FOR many generations the Dukes of Montrose have been intimately associated with the City of Glasgow. In the days of Charles I. the Great Marquis had his chief seat at Mugdock Castle, a few miles to the north, and the town house of the family, known as the Duke's Lodging in Drygate, was long one of the most notable buildings in the city. Among their other offices, Dukes of Montrose were Chancellors of Glasgow University in 1715, 1743, 1781, and 1837, and in the great events, benevolent enterprises, and royal pageants of the city, they have always taken a foremost place. The relationship has become permanent in a very real way through the circumstance that Glasgow's water supply is derived from Loch Katrine on the Montrose estate. The house has also always filled a brilliant and heroic place in the history of the country. The late Duke held the high offices of Postmaster-General and Lord Steward of the Household, and in the achievements of bygone centuries it is enough to mention the names of the brave and brilliant Marquis who was Lieutenant-General for King Charles I., and of Sir John the Graham the heroic comrade of SirWilliam Wallace in the Scottish Wars of Independence.
    His Grace of Montrose has long been popular in several arenas. An enthusiast for "the sport of kings" he still keeps a few racehorses in the stables at Buchanan Castle, and occasionally shows their metal by winning an "event." His horse, Dazzle, won the Ayr Gold Cup for years, three of these in succession. Another of the Duke's horses, Hop-Bloom, won the Manchester Cup in 1897, the first year it was run for. And his Grace's most famous steed, Strathblane, won over thirty races, fourteen of them in Scotland, including the Ayr Gold Cup and the other chief events at Ayr, Paisley, Perth, and Lanark. At one time or other his Grace has carried off most of the historical racing trophies of Scotland, including the Paisley Silver Bells and the Lanark Silver Bells.
    The Duke has been a great traveller and a mighty hunter, seeking his sport in many remote places of the earth, and among his trophies at Buchanan are a huge alligator skin and a praying wheel from India, a war drum from Burma, the heads of buffalo and other big game from Central Africa, and a most interesting collection of weapons of all kinds from these regions, the Andaman Islands, and elsewhere.

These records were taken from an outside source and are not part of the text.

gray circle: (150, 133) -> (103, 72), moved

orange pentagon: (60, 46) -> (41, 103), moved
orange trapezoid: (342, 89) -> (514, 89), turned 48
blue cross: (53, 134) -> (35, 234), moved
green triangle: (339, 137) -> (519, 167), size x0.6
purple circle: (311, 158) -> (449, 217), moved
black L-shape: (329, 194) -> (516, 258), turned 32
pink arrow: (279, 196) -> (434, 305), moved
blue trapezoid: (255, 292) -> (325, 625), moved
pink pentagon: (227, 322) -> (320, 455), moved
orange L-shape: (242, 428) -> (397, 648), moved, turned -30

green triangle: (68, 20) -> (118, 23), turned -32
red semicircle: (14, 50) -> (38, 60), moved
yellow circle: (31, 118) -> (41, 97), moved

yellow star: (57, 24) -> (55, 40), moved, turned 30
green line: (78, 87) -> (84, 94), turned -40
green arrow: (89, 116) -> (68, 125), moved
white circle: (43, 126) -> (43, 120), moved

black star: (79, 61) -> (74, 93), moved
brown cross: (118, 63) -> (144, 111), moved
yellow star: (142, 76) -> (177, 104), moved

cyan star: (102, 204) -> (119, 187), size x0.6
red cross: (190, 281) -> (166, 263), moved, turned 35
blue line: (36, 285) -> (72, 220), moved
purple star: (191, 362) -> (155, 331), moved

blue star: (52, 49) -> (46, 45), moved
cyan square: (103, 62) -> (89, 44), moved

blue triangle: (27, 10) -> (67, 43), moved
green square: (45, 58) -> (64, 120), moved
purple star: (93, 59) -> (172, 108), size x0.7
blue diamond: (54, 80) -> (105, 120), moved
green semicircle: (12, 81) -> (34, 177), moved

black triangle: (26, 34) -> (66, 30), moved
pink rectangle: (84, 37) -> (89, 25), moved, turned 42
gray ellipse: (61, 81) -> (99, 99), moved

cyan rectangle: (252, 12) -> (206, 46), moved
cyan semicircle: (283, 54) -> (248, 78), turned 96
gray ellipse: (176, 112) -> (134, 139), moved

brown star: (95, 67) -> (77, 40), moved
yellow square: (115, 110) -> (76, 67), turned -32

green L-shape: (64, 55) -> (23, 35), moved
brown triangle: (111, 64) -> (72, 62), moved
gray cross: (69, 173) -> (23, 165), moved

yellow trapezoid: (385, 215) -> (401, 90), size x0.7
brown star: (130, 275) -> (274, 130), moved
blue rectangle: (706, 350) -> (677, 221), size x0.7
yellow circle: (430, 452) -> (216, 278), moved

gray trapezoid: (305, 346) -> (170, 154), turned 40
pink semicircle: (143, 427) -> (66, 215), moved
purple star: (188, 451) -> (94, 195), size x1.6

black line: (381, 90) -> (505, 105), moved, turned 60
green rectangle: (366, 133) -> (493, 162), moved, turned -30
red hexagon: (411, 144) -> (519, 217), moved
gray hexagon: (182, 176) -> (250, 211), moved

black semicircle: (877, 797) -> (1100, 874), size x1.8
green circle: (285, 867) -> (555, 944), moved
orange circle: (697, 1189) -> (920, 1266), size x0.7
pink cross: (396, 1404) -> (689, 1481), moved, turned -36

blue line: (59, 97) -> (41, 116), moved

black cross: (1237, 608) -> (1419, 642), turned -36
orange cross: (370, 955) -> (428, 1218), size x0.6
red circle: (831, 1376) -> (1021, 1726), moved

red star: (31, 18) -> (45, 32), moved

    In 1872 the Duke joined the Coldstream Guards, and two years later was transferred to the 5th Lancers; but he retired from the army in 1878. For many years his Grace was commanding officer of the Glasgow Yeomanry, and in that position he greatly popularised the regiment. When the recent Boer War broke out he was commander of the 3rd Battalion Argyll and Sutherland Highlanders, and he went with his regiment to Ireland on garrison duty. Twelve months later the battalion volunteered for active service in South Africa, and the Duke took his men out to the Cape in January, 1902. At the seat of war he commanded the column which constructed the block-houses in the North-west of Cape Colony, from Victoria West to Calvinia, a distance of 370 miles. Two block-houses, on the average, were built to the mile, and the column consisted of 19 officers and 485 men, with 289 natives, 326 horses, 312 mules, and 286 donkeys. It was this device of block-house construction which brought the war to an end.
    The Duke was born at old Buchanan House 7th November, 1852, and succeeded his father as 5th Duke 30th December, 1874. He married in 1876 Violet-Hermione. second daughter of Sir Frederick Graham, Bart., of Netherby, and has three sons and two daughters. Among his other dignities he is Lord Lieutenant of Stirlingshire, Hereditary Sheriff of Dunbartonshire, and General of the Royal Archers of Scotland. In 1890 he became Lord Clerk Register of Scotland, and he is an Aide-de-Camp to His Majesty, King Edward. At home he finds his recreation in shooting, angling, and forestry, for all of which the ducal demesne affords the amplest scope.